◆ Exercise directions: Your job is to reproduce all of the data exactly.

◆ Data to use:
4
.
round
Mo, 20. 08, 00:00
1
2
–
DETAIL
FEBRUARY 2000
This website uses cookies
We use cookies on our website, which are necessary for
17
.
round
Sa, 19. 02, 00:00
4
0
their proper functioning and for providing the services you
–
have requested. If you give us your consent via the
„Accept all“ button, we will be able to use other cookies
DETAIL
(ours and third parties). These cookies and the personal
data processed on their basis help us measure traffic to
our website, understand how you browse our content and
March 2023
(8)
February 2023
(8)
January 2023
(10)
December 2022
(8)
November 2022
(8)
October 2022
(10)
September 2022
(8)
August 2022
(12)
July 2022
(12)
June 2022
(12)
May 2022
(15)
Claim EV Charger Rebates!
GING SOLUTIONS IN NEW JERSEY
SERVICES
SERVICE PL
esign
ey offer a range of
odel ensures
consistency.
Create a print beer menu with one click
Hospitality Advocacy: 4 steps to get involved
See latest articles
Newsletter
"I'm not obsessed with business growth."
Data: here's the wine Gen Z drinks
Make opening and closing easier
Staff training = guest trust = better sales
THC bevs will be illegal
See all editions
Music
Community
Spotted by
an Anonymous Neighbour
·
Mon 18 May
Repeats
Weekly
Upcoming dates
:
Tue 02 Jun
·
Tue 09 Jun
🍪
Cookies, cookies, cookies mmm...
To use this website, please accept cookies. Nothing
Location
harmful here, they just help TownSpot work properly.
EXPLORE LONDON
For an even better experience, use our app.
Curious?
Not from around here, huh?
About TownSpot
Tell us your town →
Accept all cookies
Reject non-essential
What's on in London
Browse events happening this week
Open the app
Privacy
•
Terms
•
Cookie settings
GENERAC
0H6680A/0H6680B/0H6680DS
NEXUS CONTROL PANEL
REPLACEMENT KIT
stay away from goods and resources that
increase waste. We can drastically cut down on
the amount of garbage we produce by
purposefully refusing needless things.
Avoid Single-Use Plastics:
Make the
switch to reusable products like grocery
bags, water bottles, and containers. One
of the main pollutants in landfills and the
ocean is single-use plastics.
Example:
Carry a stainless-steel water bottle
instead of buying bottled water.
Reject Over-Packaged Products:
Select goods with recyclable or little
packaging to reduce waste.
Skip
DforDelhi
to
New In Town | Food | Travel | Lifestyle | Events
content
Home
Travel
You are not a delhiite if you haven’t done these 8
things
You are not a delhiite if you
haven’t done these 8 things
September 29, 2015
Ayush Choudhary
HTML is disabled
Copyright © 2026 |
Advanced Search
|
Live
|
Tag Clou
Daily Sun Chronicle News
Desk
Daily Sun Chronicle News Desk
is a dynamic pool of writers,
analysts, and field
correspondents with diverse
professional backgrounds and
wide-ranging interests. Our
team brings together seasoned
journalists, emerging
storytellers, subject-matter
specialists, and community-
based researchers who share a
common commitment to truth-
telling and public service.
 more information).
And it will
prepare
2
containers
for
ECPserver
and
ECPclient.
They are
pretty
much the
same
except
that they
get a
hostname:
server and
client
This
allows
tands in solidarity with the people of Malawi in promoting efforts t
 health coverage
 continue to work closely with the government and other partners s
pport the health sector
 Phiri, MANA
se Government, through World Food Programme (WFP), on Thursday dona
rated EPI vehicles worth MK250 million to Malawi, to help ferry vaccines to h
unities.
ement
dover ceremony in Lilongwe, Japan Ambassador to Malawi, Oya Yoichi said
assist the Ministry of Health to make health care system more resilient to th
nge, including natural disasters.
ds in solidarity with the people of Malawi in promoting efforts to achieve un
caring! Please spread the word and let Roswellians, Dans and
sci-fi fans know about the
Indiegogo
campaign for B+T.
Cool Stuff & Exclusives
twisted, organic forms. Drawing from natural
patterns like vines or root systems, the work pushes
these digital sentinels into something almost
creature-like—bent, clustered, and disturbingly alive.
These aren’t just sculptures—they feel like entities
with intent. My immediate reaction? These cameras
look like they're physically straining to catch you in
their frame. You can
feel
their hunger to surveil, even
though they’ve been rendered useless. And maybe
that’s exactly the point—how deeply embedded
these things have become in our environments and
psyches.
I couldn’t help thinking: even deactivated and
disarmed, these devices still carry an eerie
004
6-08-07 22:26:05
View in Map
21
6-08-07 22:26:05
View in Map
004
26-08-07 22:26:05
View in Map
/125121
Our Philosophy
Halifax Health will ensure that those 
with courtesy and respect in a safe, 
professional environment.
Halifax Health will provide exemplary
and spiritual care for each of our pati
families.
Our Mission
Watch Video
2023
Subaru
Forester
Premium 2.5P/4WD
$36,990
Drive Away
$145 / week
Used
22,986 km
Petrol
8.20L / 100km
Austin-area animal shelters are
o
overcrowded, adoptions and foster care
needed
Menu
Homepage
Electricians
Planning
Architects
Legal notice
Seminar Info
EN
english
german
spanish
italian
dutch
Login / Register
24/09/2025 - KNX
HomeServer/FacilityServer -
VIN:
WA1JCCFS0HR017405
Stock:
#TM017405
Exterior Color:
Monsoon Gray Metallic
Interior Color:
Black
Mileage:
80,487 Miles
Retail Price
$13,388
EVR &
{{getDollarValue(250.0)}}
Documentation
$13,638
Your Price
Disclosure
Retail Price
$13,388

◆ Result for this task:
4
.
round
Mo, 20. 08, 00:00
1
2
–
DETAIL
FEBRUARY 2000
This website uses cookies
We use cookies on our website, which are necessary for
17
.
round
Sa, 19. 02, 00:00
4
0
their proper functioning and for providing the services you
–
have requested. If you give us your consent via the
„Accept all“ button, we will be able to use other cookies
DETAIL
(ours and third parties). These cookies and the personal
data processed on their basis help us measure traffic to
our website, understand how you browse our content and
March 2023
(8)
February 2023
(8)
January 2023
(10)
December 2022
(8)
November 2022
(8)
October 2022
(10)
September 2022
(8)
August 2022
(12)
July 2022
(12)
June 2022
(12)
May 2022
(15)
Claim EV Charger Rebates!
GING SOLUTIONS IN NEW JERSEY
SERVICES
SERVICE PL
esign
ey offer a range of
odel ensures
consistency.
Create a print beer menu with one click
Hospitality Advocacy: 4 steps to get involved
See latest articles
Newsletter
"I'm not obsessed with business growth."
Data: here's the wine Gen Z drinks
Make opening and closing easier
Staff training = guest trust = better sales
THC bevs will be illegal
See all editions
Music
Community
Spotted by
an Anonymous Neighbour
·
Mon 18 May
Repeats
Weekly
Upcoming dates
:
Tue 02 Jun
·
Tue 09 Jun
🍪
Cookies, cookies, cookies mmm...
To use this website, please accept cookies. Nothing
Location
harmful here, they just help TownSpot work properly.
EXPLORE LONDON
For an even better experience, use our app.
Curious?
Not from around here, huh?
About TownSpot
Tell us your town →
Accept all cookies
Reject non-essential
What's on in London
Browse events happening this week
Open the app
Privacy
•
Terms
•
Cookie settings
GENERAC
0H6680A/0H6680B/0H6680DS
NEXUS CONTROL PANEL
REPLACEMENT KIT
stay away from goods and resources that
increase waste. We can drastically cut down on
the amount of garbage we produce by
purposefully refusing needless things.
Avoid Single-Use Plastics:
Make the
switch to reusable products like grocery
bags, water bottles, and containers. One
of the main pollutants in landfills and the
ocean is single-use plastics.
Example:
Carry a stainless-steel water bottle
instead of buying bottled water.
Reject Over-Packaged Products:
Select goods with recyclable or little
packaging to reduce waste.
Skip
DforDelhi
to
New In Town | Food | Travel | Lifestyle | Events
content
Home
Travel
You are not a delhiite if you haven’t done these 8
things
You are not a delhiite if you
haven’t done these 8 things
September 29, 2015
Ayush Choudhary
HTML is disabled
Copyright © 2026 |
Advanced Search
|
Live
|
Tag Clou
Daily Sun Chronicle News
Desk
Daily Sun Chronicle News Desk
is a dynamic pool of writers,
analysts, and field
correspondents with diverse
professional backgrounds and
wide-ranging interests. Our
team brings together seasoned
journalists, emerging
storytellers, subject-matter
specialists, and community-
based researchers who share a
common commitment to truth-
telling and public service.
 more information).
And it will
prepare
2
containers
for
ECPserver
and
ECPclient.
They are
pretty
much the
same
except
that they
get a
hostname:
server and
client
This
allows
tands in solidarity with the people of Malawi in promoting efforts t
 health coverage
 continue to work closely with the government and other partners s
pport the health sector
 Phiri, MANA
se Government, through World Food Programme (WFP), on Thursday dona
rated EPI vehicles worth MK250 million to Malawi, to help ferry vaccines to h
unities.
ement
dover ceremony in Lilongwe, Japan Ambassador to Malawi, Oya Yoichi said
assist the Ministry of Health to make health care system more resilient to th
nge, including natural disasters.
ds in solidarity with the people of Malawi in promoting efforts to achieve un
caring! Please spread the word and let Roswellians, Dans and
sci-fi fans know about the
Indiegogo
campaign for B+T.
Cool Stuff & Exclusives
twisted, organic forms. Drawing from natural
patterns like vines or root systems, the work pushes
these digital sentinels into something almost
creature-like—bent, clustered, and disturbingly alive.
These aren’t just sculptures—they feel like entities
with intent. My immediate reaction? These cameras
look like they're physically straining to catch you in
their frame. You can
feel
their hunger to surveil, even
though they’ve been rendered useless. And maybe
that’s exactly the point—how deeply embedded
these things have become in our environments and
psyches.
I couldn’t help thinking: even deactivated and
disarmed, these devices still carry an eerie
004
6-08-07 22:26:05
View in Map
21
6-08-07 22:26:05
View in Map
004
26-08-07 22:26:05
View in Map
/125121
Our Philosophy
Halifax Health will ensure that those 
with courtesy and respect in a safe, 
professional environment.
Halifax Health will provide exemplary
and spiritual care for each of our pati
families.
Our Mission
Watch Video
2023
Subaru
Forester
Premium 2.5P/4WD
$36,990
Drive Away
$145 / week
Used
22,986 km
Petrol
8.20L / 100km
Austin-area animal shelters are
o
overcrowded, adoptions and foster care
needed
Menu
Homepage
Electricians
Planning
Architects
Legal notice
Seminar Info
EN
english
german
spanish
italian
dutch
Login / Register
24/09/2025 - KNX
HomeServer/FacilityServer -
VIN:
WA1JCCFS0HR017405
Stock:
#TM017405
Exterior Color:
Monsoon Gray Metallic
Interior Color:
Black
Mileage:
80,487 Miles
Retail Price
$13,388
EVR &
{{getDollarValue(250.0)}}
Documentation
$13,638
Your Price
Disclosure
Retail Price
$13,388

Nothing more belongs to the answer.